After they left there was of course some tidying up to do!  I went through the stacks and picked up all the books they had left just lying on the shelves, straightened up the remaining books, and replaced missing face-outs on the shelves and displays.  The rest of the shift was pretty routine.  I pulled all the holds and transfers, helped a few patrons locate materials and place requests, and worked a little on some stuff for my Storytime-To-Go program.  I was in the middle of helping a patron find a biography for a school assignment when it was time for the shift change, so I explained this to the patron and introduced her to my co-worker, and brought them all up to speed on what I had found (or not found) thus far.

Monday, February 1, 2016

Middle School Book Club

This month I once again led a discussion group of Holly Black's Doll Bones, a 2014 Newbery Honor book, at the local middle school book club.  Since it is the same book I did last time and we pretty much discussed the same questions, I'm just going to link to my previous post for the book summary and questions:  Middle School Book Club - Doll Bones (December).

How It Went
This time around I had a smaller group, only five, due to some kids having to go to rehearsal for the school musical.  But, I was pleasantly surprised to see two boys show up!  Last time I had all girls, because apparently having "doll" in the title and a doll on the cover makes some boys think it is a "girl book".  I told that last group that it was their job to convince some boys to give it a try, so apparently they were successful.

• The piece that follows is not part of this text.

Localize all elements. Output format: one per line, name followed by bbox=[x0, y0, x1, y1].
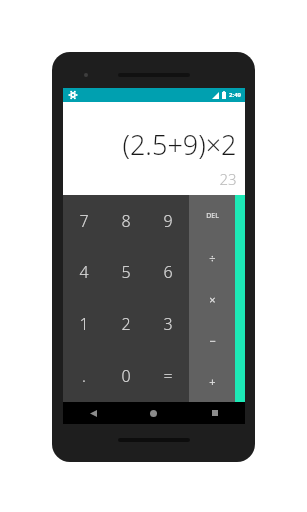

This group was much quieter than the last one, which was rather boisterous.  The girls did talk and discuss, they just weren't quite as exuberant in their discussion and didn't have quite as much to say as the previous group.  I had a really hard time getting the boys to say much of anything at all; they both seemed pretty shy.  With the last group I really didn't have to do much prompting; the discussion just flowed naturally, but with this one it was a little stiff and awkward at times.  It was interesting to see that this group didn't really believe there was a real ghost or that the doll was really haunted, and thought that Poppy made it up as a new game to keep the three of them together, and explained Zach's dreams of the ghost as the result of the power of suggestion.  They also didn't seem to pick up on the budding romance between Zach and Alice. 

Everyone agreed the book was spookier than they expected, and that they all liked it and would like to see it make into a movie, even the ones that said they didn't typically read scary stories.  I asked for suggestions for similar books that someone who enjoyed Doll Bones might like, and they responded with The Ghost of Crutchfield Hall by Mary Downing Hall.